8. En troisième lieu, il résulte des dispositions de l’article R. 511-49 du code de l’éducation précitées que, dans le cadre d’un recours administratif préalable obligatoire devant le recteur, la procédure suivie devant celui-ci, dès lors que cette procédure assure à l’intéressé des garanties équivalentes à celles attachées à la prise de décision initiale, et la décision qu’il prend sur avis de la commission académique se substituent entièrement à la procédure suivie devant l’organe disciplinaire de première instance et à la décision prise par ce dernier. Par suite, le moyen tiré de l’irrégularité de la procédure menée devant le conseil de discipline de l’établissement est inopérant.
9. En quatrième et dernier lieu, aux termes de l’article R. 511-13 du code de l’éducation : « I.- Dans les collèges et lycées relevant du ministre chargé de l’éducation, les sanctions qui peuvent être prononcées à l’encontre des élèves sont les suivantes : / 1° L’avertissement ; / 2° Le blâme ; / 3° La mesure de responsabilisation ; / 4° L’exclusion temporaire de la classe. Pendant l’accomplissement de la sanction, l’élève est accueilli dans l’établissement. La durée de cette exclusion ne peut excéder huit jours ; / 5° L’exclusion temporaire de l’établissement ou de l’un de ses services annexes. La durée de cette exclusion ne peut excéder huit jours ; / 6° L’exclusion définitive de l’établissement ou de l’un de ses services annexes. / Les sanctions prévues aux 3° à 6° peuvent être assorties du sursis à leur exécution dont les modalités sont définies à l’article R. 511-13-1. / (…) / Les sanctions sont effacées du dossier administratif de l’élève au terme de sa scolarité dans le second degré (…) ». Il appartient au juge de l’excès de pouvoir, saisi de moyens en ce sens, de rechercher si les faits reprochés à un élève ayant fait l’objet d’une sanction disciplinaire sont matériellement établis et constituent des fautes de nature à justifier une sanction et si la sanction retenue est proportionnée à la gravité de ces fautes.

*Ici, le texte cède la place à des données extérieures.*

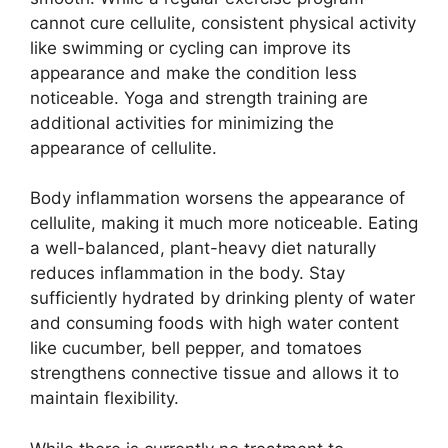
cannot cure cellulite, consistent physical activity
like swimming or cycling can improve its
appearance and make the condition less
noticeable. Yoga and strength training are
additional activities for minimizing the
appearance of cellulite.
Body inflammation worsens the appearance of
cellulite, making it much more noticeable. Eating
a well-balanced, plant-heavy diet naturally
reduces inflammation in the body. Stay
sufficiently hydrated by drinking plenty of water
and consuming foods with high water content
like cucumber, bell pepper, and tomatoes
strengthens connective tissue and allows it to
maintain flexibility.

10. Il ressort des pièces du dossier que A… B… alors âgé de dix-sept ans, a fait l’objet d’une exclusion définitive non assortie de sursis pour avoir réalisé en dehors du lycée des vidéos inappropriées et irrespectueuses à l’encontre de ses professeurs, de décembre 2023 à février 2024, et les avoir diffusées sur un réseau social public. Ces vidéos ont été accessibles à un large public d’abonnés et comportent des propos insultants et dégradants vis-à-vis de ses professeurs de terminale. Ainsi, la diffusion de ces vidéos justifiait la sanction d’exclusion définitive sans sursis prononcée à son encontre, alors même que cette sanction a été prise à la fin de l’année scolaire, qu’il ressort des pièces du dossier qu’il a obtenu son baccalauréat et que la sanction a automatiquement été effacée de son dossier au terme de sa scolarité en terminale. Par suite le moyen tiré de la proportionnalité de la sanction doit être écarté.
11. Il résulte de tout ce qui précède que les conclusions à fin d’annulation de la décision du 8 octobre 2024 de la rectrice de l’académie de Créteil doivent être rejetées.
D E C I D E :
Article 1er : La requête de M. B… est rejetée.
Article 2 : Le présent jugement sera notifié à M. A… B… et à la ministre de l’éducation nationale.
Copie en sera adressée à la rectrice de l’académie de Créteil.
Délibéré après l’audience du 6 décembre 2024, à laquelle siégeaient :
Mme Mullié, présidente,
Mme Senichault de Izaguirre, conseillère,
M. Collen-Renaux, conseiller.
Rendu public par mise à disposition au greffe le 20 décembre 2024.
La rapporteure,
J. SENICHAULT DE IZAGUIRRE
La présidente,
N. MULLIE
La greffière,
H. KELI
La République mande et ordonne à la ministre de l’éducation nationale en ce qui la concerne ou à tous commissaires de justice à ce requis en ce qui concerne les voies de droit commun contre les parties privées, de pourvoir à l’exécution de la présente décision.